İkiletmeden peşinden küçük ama ferah odaya girdim. Pek fazla eşyanın olmadığı, oldukça sade görünen bir odaydı. Köşede lacivert bir L koltuk, yanında dört çekmeceli ahşap bir şifonyer ve pencerenin önünde, üstünde dört beş kitabın olduğu tahta bir masa vardı. Atlas, şifonyerden siyah iki tişört ve eşofman çıkardı.

“Bunları buraya bırakıyorum. Burada giyinebilirsin.”

Bir tişört ve eşofman altını koltuğun üzerine bıraktı. Tam kapıdan çıkacakken kendime engel olamadan sordum:

“Sen de burada mı yaşıyorsun?”

Burası bir yatak odasından çok, kullanılmayan boş bir odaya benziyordu ama masanın üstündeki kitaplar ve koltuğun köşesindeki battaniye, onun burada yaşıyor olabileceğini düşündürtmüştü.

“Bazen.” dedi ve usulca kapıyı kapattı.

Elimle yüzümü kapatıp kendime gelmeye çalıştığım kısa bir sürenin ardından hızla ıslak kıyafetlerimi çıkarıp Atlas’ın verdiklerini giydim. Eşofman bir hayli uzun ve bol geldiği için iplerini iyice sıkıp düğüm attım ve paçalarını kıvırdım. Kazağımı çıkarıp kuruması için koltuğun üstüne yaydım. Tişörtü üzerime geçirip odadan çıktığım sırada, kapının önünde duran Atlas’ın göğsüne çarpmaktan son saniyede kurtuldum.

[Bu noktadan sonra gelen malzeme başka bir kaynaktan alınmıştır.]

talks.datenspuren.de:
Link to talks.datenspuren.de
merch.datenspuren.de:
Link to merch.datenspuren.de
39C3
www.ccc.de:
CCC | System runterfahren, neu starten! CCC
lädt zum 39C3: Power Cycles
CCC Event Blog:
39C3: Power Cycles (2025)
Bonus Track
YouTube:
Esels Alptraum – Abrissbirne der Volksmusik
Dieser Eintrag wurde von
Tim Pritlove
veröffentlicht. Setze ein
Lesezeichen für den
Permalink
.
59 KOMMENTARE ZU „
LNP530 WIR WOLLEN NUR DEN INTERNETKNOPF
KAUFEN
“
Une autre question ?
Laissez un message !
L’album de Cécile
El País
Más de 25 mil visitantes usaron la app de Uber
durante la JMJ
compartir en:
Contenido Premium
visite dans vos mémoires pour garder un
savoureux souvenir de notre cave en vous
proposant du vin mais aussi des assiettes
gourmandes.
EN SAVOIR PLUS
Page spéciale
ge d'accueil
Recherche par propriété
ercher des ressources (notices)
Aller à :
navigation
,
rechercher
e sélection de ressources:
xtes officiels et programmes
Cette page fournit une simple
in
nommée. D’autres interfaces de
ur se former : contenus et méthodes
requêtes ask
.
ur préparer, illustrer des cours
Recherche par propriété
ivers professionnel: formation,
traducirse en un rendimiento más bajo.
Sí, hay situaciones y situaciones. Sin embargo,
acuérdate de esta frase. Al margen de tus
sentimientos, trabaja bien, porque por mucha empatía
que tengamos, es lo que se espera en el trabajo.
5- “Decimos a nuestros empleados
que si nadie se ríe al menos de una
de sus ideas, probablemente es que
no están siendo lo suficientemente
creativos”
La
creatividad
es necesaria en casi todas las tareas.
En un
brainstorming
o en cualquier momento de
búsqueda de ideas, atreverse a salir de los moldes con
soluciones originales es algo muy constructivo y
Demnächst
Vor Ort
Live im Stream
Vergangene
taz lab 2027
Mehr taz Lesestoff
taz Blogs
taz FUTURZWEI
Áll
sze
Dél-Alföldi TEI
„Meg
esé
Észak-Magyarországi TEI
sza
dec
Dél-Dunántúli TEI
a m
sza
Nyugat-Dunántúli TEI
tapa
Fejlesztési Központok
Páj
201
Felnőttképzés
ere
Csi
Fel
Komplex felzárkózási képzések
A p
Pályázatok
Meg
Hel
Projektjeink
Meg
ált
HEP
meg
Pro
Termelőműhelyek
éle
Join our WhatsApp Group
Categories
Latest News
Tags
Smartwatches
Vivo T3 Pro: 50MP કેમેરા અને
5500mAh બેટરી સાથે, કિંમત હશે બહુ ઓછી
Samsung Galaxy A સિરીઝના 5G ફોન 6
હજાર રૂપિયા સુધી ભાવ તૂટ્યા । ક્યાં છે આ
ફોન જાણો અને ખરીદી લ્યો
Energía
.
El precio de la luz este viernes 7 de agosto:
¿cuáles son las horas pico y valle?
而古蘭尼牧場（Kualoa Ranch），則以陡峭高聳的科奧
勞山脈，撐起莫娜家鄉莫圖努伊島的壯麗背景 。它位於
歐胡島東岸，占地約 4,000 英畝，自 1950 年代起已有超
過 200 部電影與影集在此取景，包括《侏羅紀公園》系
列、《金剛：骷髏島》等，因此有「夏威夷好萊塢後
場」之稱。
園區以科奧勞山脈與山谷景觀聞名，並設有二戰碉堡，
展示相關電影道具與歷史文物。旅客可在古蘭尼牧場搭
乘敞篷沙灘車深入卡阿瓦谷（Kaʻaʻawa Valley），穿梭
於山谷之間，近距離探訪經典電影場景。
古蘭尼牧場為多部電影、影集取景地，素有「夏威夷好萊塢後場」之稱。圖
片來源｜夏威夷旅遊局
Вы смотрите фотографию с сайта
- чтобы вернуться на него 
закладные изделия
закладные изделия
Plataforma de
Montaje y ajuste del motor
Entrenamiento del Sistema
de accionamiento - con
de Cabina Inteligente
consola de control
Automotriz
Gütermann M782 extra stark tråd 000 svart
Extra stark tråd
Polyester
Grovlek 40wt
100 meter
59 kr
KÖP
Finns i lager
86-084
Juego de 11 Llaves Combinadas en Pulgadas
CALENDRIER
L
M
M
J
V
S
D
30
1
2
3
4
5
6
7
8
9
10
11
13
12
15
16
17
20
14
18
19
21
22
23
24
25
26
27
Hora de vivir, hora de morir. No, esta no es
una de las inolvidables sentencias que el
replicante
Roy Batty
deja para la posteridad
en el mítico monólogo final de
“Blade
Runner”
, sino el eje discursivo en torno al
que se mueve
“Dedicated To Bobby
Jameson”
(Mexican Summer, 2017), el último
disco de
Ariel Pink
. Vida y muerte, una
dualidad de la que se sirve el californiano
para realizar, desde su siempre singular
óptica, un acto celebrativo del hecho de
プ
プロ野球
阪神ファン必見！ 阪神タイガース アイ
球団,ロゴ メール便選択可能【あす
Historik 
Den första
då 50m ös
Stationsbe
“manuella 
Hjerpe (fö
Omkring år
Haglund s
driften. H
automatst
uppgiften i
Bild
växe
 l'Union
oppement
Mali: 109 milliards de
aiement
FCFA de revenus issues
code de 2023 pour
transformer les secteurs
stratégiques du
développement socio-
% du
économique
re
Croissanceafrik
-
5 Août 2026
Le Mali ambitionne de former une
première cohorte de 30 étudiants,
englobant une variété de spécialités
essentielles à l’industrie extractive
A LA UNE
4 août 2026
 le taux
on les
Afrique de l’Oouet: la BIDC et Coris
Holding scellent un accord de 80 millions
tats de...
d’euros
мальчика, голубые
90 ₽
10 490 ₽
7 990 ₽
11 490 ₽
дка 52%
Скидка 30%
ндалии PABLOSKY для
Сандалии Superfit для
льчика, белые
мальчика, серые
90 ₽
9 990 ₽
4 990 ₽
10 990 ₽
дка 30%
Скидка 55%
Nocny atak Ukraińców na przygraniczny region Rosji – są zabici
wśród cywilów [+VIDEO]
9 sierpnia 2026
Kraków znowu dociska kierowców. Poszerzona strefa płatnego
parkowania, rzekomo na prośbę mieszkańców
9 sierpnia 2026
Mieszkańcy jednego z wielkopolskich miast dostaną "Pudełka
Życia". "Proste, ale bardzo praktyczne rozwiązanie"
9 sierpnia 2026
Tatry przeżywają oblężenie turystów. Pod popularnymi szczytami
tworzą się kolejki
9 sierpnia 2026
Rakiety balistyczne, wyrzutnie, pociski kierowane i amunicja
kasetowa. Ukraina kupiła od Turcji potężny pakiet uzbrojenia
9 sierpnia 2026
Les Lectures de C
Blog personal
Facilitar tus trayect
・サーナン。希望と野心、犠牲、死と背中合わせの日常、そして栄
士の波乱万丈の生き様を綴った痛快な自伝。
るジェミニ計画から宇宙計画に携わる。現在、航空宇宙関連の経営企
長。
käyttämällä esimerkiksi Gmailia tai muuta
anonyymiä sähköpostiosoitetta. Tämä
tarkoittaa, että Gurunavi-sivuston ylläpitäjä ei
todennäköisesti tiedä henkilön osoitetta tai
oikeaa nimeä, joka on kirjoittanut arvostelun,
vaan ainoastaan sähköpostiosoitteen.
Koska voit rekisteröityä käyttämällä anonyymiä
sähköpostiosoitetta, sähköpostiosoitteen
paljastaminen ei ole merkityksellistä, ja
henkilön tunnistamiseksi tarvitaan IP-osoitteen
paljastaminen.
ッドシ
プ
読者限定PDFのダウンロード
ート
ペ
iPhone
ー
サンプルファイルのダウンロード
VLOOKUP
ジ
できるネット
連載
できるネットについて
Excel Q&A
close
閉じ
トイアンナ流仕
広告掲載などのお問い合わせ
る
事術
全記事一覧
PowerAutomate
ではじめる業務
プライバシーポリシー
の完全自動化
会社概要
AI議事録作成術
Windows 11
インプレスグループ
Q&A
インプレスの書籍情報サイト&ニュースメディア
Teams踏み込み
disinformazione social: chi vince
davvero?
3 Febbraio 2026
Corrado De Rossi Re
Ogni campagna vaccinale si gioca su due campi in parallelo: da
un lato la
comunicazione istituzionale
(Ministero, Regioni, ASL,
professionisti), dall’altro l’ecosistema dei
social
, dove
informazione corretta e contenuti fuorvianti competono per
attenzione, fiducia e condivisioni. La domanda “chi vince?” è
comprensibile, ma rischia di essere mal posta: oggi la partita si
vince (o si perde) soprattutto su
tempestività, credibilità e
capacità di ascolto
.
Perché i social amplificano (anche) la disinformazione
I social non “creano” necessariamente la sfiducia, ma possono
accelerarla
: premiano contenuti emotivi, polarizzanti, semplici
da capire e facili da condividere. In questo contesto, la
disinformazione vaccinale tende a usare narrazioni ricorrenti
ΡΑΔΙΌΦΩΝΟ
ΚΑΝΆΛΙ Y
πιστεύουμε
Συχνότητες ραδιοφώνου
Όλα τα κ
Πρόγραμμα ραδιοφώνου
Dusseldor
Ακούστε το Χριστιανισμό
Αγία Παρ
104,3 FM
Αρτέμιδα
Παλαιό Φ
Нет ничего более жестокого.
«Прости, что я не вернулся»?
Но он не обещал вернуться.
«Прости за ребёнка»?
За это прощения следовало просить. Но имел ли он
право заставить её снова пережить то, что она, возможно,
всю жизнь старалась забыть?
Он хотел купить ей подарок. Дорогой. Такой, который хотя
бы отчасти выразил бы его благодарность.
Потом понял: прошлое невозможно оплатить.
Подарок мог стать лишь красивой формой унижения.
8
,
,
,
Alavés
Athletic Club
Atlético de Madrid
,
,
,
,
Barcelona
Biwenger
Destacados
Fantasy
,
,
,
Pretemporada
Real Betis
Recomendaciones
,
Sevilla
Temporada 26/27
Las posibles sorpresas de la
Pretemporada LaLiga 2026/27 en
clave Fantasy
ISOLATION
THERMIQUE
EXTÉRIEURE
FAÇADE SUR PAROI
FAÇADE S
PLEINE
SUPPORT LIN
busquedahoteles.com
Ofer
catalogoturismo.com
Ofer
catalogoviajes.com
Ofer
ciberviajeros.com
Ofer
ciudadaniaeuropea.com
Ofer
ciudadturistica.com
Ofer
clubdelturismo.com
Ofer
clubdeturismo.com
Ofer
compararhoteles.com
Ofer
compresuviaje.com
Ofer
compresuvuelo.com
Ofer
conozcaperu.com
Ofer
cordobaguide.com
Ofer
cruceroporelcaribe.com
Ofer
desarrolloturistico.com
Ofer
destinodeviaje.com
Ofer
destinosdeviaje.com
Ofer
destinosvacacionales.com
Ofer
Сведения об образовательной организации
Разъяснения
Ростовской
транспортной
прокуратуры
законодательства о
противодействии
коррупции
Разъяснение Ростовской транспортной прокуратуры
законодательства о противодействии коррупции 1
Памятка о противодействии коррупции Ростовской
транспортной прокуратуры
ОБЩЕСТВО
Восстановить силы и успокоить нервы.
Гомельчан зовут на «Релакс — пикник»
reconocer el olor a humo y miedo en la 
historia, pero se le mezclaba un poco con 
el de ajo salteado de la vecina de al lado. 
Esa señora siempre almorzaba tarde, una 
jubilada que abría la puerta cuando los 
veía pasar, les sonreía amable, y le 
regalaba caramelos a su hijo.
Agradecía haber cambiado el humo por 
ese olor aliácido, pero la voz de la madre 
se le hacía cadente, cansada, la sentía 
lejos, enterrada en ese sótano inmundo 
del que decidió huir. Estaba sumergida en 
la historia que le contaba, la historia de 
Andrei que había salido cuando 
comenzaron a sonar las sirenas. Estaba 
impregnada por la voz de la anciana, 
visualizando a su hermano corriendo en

Refleksle kolumu tuttu. Aynı sahneyi daha önce de yaşamış gibi hissediyordum. Çok geçmeden hatırladım. Pınar’ın cenazesindeydik. Ben, Pınar’ın odasından çıktığımda aynı şekilde ona çarpacakken, yine böyle kolumdan tutmuştu. O zaman da hiçbir rahatsızlık ya da huzursuzluk hissetmemiştim. Şimdi de hissetmiyordum.

Hatta şu an, bu temastan ve yakınlıktan hissettiklerim rahatsızlığın çok ötesindeydi. Bakışlarım yerdeyken, yavaşça kolumu bıraktı. O da hatırlamış mıdır o anı acaba? Tabii canım, kesin hatırlamıştır. Aklından bir an olsun çıkmıyordur hatta.

Kendi kendime öfkelendim ama dışarıya yansıtmadım. İçimden geçenleri, susturmaya çalıştığım sesleri, bastırmaya çalıştığım hisleri kendime bile itiraf edemezken bir başkasına nasıl anlatırdım? İçimden taşmak için açığımı kollayan hislerimi, zayıf taraflarımı olağanca gücümle iteledim yine en derinlere.

“Yakışmış,” diyen Atlas’ın sesini işittim. Benimle dalga mı geçiyordu, oyun mu oynuyordu bilmiyordum. Öğrenmek de istemiyordum. Ben sadece öldürücü bir sıkıcılıkta geçen monoton hayatıma geri dönmek istiyordum. Bunun için ne kadar geç kaldığımı ise bilmiyordum.

Başımı kaldırmadan omuz silkip yanından geçtim. Yunus Emre, zemini kurulamıştı. Hemen elime geçen en uygun anahtarı kaptım ve borunun bağlantı noktasına yerleştirdim. Eski boruyu yerinden söktüm. Paslanmış bağlantı noktalarını temizledikten sonra yeni boruyu dikkatlice yerine yerleştirdim. Göremesem de Atlas’ın arkamda sessizce beni izlediğini biliyordum. Contaların tam oturduğundan emin olmak için bağlantıları iyice sıktım. Arkama bakmadan, sesimi olabildiğince ifadesiz tutmaya çalışarak:

“Vanayı açar mısın?” diye rica ettim. Birkaç saniyeliğine mutfaktan çıktı. Ben eski boruyu çöpe atarken geri geldiğinde, musluğu yavaşça açtım ve bir sorun olmadığını görünce içimden şükrederek toparlanmaya başladım.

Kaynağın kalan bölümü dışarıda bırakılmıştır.